Although they may be high in salt, some sources claim seaweeds actually help eliminate salt from the body. It is also promoted as a good diet food, and to help regulate blood sugar levels. Kelp tablets and other seaweed products are sold in health food shops.

Harvest carefully
Harvest seaweed at low tide. It's best to check tide tables for a particularly low tide.

Different types grow in different places, sheltered or exposed. Some die off in winter or in summer, and some are better at certain times of the year.

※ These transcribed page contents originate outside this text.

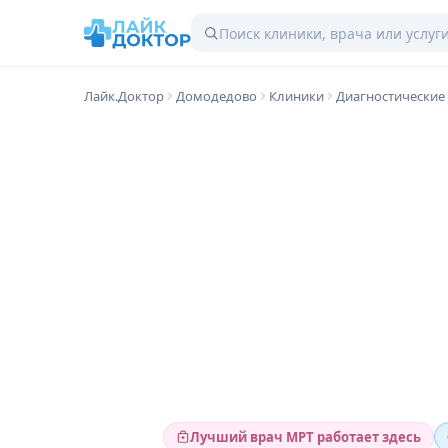
Лайк.Доктор
Домодедово
Клиники
Диагностические
Лучший врач МРТ работает здесь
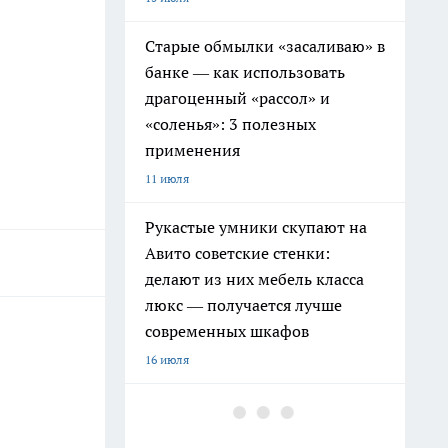
Старые обмылки «засаливаю» в
банке — как использовать
драгоценный «рассол» и
«соленья»: 3 полезных
применения
11 июля
Рукастые умники скупают на
Авито советские стенки:
делают из них мебель класса
люкс — получается лучше
современных шкафов
16 июля
Дачники больше не
бетонируют садовые дорожки:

However, as we know little about the diversity and ecology of New Zealand seaweeds, it is important to harvest carefully, and leave holdfasts so the plants can regrow - apart from wakame ( Undaria) which is regarded as a pest in New Zealand.

Buy your own
If you don't want to harvest your own, you can buy dried seaweeds in the international sections of good supermarkets, and Asian groceries.

Some, like nori, are imported but two New Zealand companies harvest and process local seaweeds.

Valere on Banks Peninsula, which also farms mussels, harvests bladder kelp, dries and flakes it and produces a kelp pepper.

Pacific Harvest, in Auckland, produces produces karengo in bite-sized pieces, flakes and granules, and kelp granules and powder. It also produces lemon, chilli, lime and smoked kelp seasonings, smoked salt and karengo and tamarillo chutney, and New Zealand agar powder, a seaweed extract. Because it does not yet have permission to harvest wakame and sea lettuce, it imports these.

Goes well with fish
Not surprisingly, seaweeds go well with fish dishes.

Sprinkle on kelp flakes as seasoning or top cooked fish with kelp or karengo chips - bite-sized pieces of seaweed that have been tossed in hot oil.

Crumbled or flaked seaweed can be sprinkled on baked potatoes or roasted vegetables.

Seaweed flakes can be rolled in pastry to make savoury nibbles. A quarter or half cup of seaweed flour (dried, toasted and ground seaweed) can be substituted for plain flour in recipes for pastry or biscuits.

Pieces of fresh or dried seaweed can be added to many savoury dishes, from stews, stir-fries, soups to pasta sauces.